What to work on:
From the entries below, work out the number of lines that hold the word "interviewer", and give that number alone.

Extracted page text data
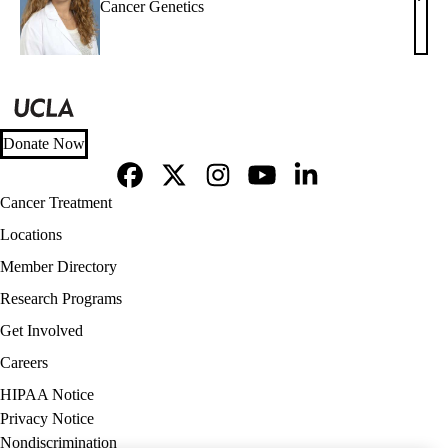
Dani
Cancer Genetics
R.
Kama
MS,
LC
Donate Now
Facebook
X-
Instagram
YouTube
LinkedIn
Footer
Cancer Treatment
Twitter
navigation
Locations
Member Directory
Research Programs
Get Involved
Careers
Policy
HIPAA Notice
links
Privacy Notice
(footer)
Nondiscrimination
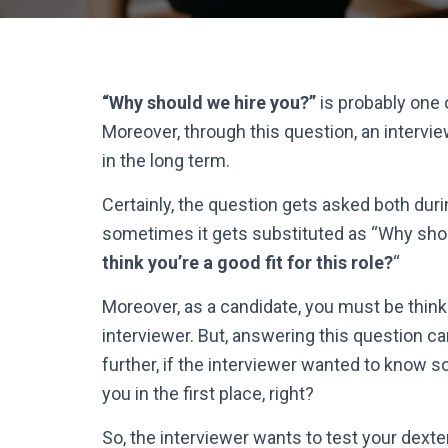
“Why should we hire you?”
is probably one
Moreover, through this question, an interview
in the long term.
Certainly, the question gets asked both duri
sometimes it gets substituted as “Why sho
think you’re a good fit for this role?
“
Moreover, as a candidate, you must be thinki
interviewer. But, answering this question can
further, if the interviewer wanted to know 
you in the first place, right?
So, the interviewer wants to test your dexte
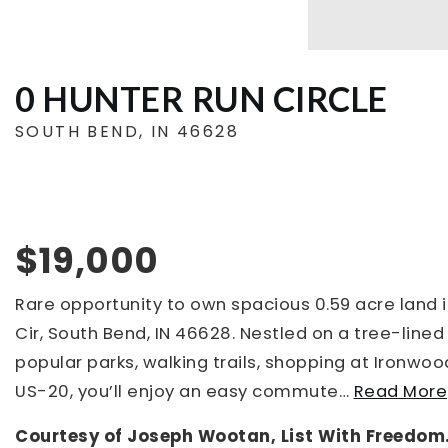
0 HUNTER RUN CIRCLE
SOUTH BEND, IN 46628
$19,000
Rare opportunity to own spacious 0.59 acre land 
Cir, South Bend, IN 46628. Nestled on a tree-line
popular parks, walking trails, shopping at Ironwoo
US-20, you’ll enjoy an easy commute
…
Read More
Courtesy of Joseph Wootan, List With Freedom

Answer to this exercise:
3